▼▼▼
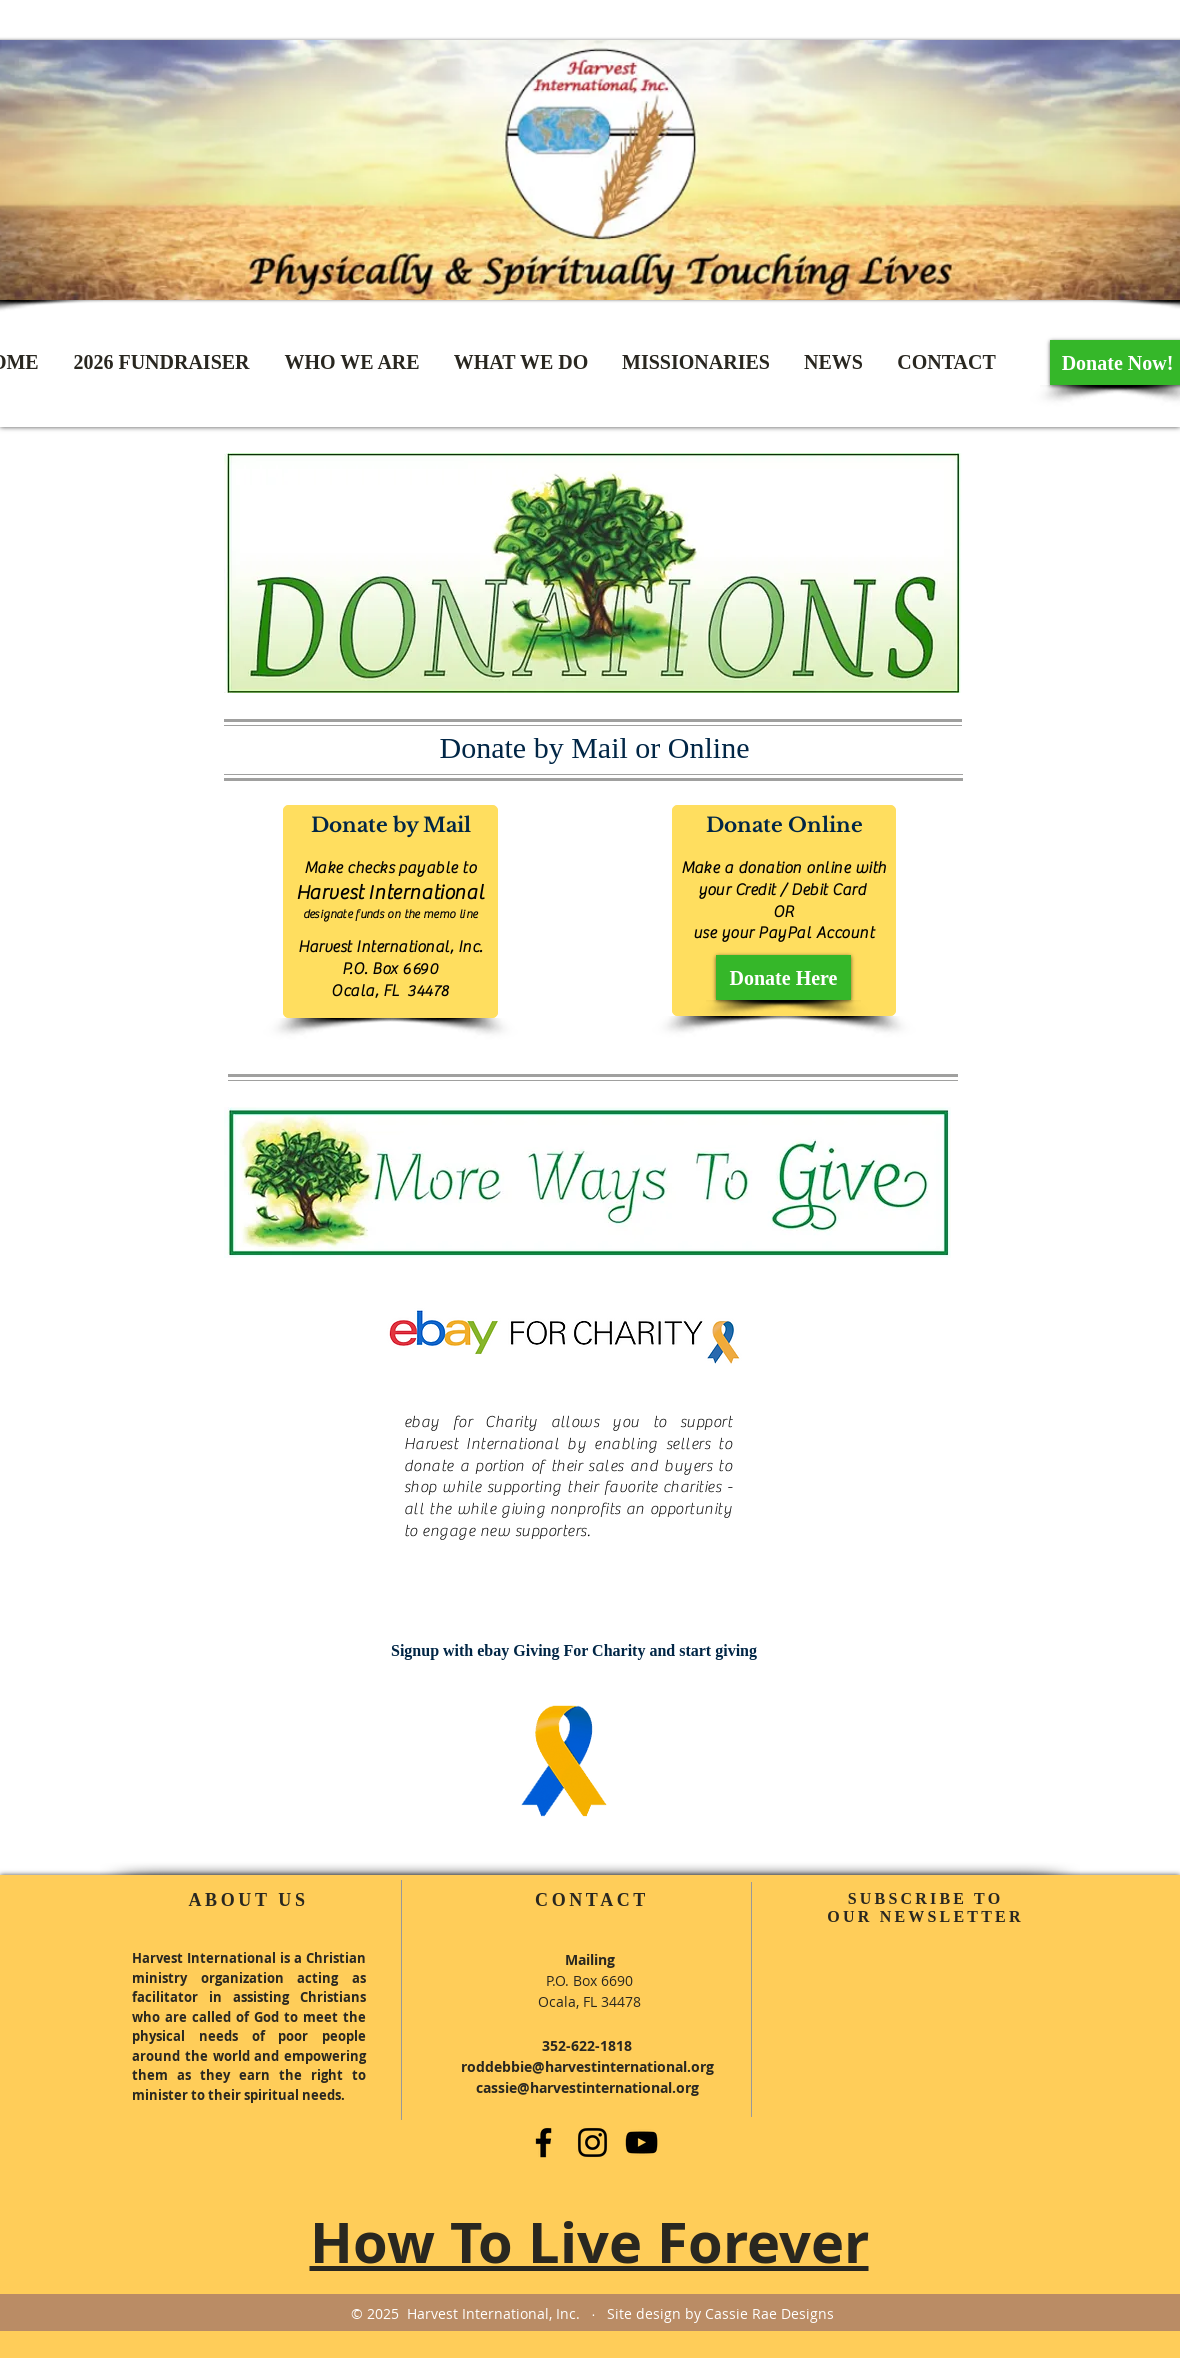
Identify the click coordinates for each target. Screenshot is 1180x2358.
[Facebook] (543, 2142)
▲▲▲
▼▼▼
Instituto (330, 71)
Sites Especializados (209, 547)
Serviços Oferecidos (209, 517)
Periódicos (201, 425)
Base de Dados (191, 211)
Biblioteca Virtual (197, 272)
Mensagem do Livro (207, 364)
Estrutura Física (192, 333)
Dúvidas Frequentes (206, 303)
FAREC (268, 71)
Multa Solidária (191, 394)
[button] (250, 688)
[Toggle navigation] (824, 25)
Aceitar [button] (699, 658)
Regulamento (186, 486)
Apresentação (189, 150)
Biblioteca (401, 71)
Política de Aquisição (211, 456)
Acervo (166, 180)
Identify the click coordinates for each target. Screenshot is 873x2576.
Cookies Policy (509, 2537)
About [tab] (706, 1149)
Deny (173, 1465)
▲▲▲
Return, unchanged, the run of lines above that opens with the line containing "Regulamento (186, 486)" and closes with the line containing "Deny (173, 1465)". Include both.

# EXERCISE OUTPUT:
Regulamento (186, 486)
Apresentação (189, 150)
Biblioteca (401, 71)
Política de Aquisição (211, 456)
Acervo (166, 180)
Identify the click coordinates for each target. Screenshot is 873x2576.
Cookies Policy (509, 2537)
About [tab] (706, 1149)
Deny (173, 1465)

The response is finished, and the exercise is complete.